MATERIAL PROVIDED Block Start

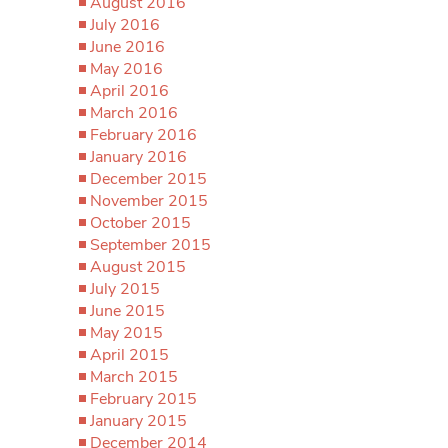
August 2016
July 2016
June 2016
May 2016
April 2016
March 2016
February 2016
January 2016
December 2015
November 2015
October 2015
September 2015
August 2015
July 2015
June 2015
May 2015
April 2015
March 2015
February 2015
January 2015
December 2014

MATERIAL PROVIDED Block End

▶ [YOUR OBJECTIVE] The "November 2015" line through the last line above: set these down exactly and add nothing else.

▶ [EXERCISE RESULT]
November 2015
October 2015
September 2015
August 2015
July 2015
June 2015
May 2015
April 2015
March 2015
February 2015
January 2015
December 2014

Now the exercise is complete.